Your News

So, you're driving home, or cooking the tea or whatever and you're listening to PM on Radio 4 and Eddie Mair says "send us a sentence of your news about your week".
And you think, what IS he on about? (I find smiling and nodding politely in meetings usually works but this is tricky for you because you've no eye contact).
Well here's how it works - you send in a single sentence, can be funny, silly or serious, we compile them into a bulletin and invite some lovely BBC star to read it out.
Three ways you can do it - leave a comment below, email us or tweet.
This is the bulletin from last week read by Wimbledon commentator Barry Davies (above).
After spending 3 years designing a wooden toy soldier, I made one and sent it to the Museum of the Royal Danish Lifeguards in Copenhagen.
I got made redundant last November and this week I published my first book - it's a diary about caravaning.
On Thursday I applied for a spouse visa so I can move to Japan.
Been fighting the UK Banks for 6 months to save our company and its 200 employees.

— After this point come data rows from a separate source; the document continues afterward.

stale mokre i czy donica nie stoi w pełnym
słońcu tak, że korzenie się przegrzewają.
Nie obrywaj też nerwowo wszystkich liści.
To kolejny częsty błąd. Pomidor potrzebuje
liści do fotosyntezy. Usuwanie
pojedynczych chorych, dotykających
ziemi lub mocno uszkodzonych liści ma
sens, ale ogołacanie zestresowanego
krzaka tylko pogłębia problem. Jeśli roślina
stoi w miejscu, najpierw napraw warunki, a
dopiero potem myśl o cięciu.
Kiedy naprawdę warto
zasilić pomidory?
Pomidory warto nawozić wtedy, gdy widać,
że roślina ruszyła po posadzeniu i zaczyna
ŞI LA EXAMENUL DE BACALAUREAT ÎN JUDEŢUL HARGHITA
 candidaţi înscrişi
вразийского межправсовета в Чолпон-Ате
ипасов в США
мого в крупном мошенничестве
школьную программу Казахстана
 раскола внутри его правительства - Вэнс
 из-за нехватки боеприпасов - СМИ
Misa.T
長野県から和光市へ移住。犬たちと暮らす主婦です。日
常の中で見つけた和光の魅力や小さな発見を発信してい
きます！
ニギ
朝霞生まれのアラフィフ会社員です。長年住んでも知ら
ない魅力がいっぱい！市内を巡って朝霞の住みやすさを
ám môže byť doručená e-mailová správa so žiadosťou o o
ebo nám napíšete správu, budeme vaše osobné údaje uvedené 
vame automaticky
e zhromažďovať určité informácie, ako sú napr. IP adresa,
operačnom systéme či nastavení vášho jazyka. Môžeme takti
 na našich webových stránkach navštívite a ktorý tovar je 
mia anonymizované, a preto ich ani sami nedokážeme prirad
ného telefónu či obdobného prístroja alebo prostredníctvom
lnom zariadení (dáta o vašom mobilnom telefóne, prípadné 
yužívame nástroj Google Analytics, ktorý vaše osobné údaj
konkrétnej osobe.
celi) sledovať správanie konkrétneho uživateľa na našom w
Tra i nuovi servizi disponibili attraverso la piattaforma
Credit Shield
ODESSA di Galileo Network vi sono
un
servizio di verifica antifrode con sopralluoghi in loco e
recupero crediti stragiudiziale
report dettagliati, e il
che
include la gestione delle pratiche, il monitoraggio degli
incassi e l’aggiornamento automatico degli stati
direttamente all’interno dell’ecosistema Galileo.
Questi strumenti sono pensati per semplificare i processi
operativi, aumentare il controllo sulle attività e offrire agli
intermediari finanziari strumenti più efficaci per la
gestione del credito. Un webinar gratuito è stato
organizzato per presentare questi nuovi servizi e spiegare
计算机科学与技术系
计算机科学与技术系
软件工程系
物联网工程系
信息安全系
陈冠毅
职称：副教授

We finally won this week but I've no sense of pride, just an understanding of how lost our Banks have become.
Yesterday, I was discharged by the consultant seven weeks after a successful hip replacement; fully mobile, no pain, and no infections. Thank you NHS!
First week back at work after a year's maternity leave. I miss my little girl, but I think a noisy building site is still quieter than a screeching baby.
Had my 50th birthday, quit my job the next day, now self employed and already got a first piece of work.
Bouncing out of bed fully awake is my default again after giving up alcohol six weeks ago and getting off the slippery-slope supermarket booze aisle after four years of trying.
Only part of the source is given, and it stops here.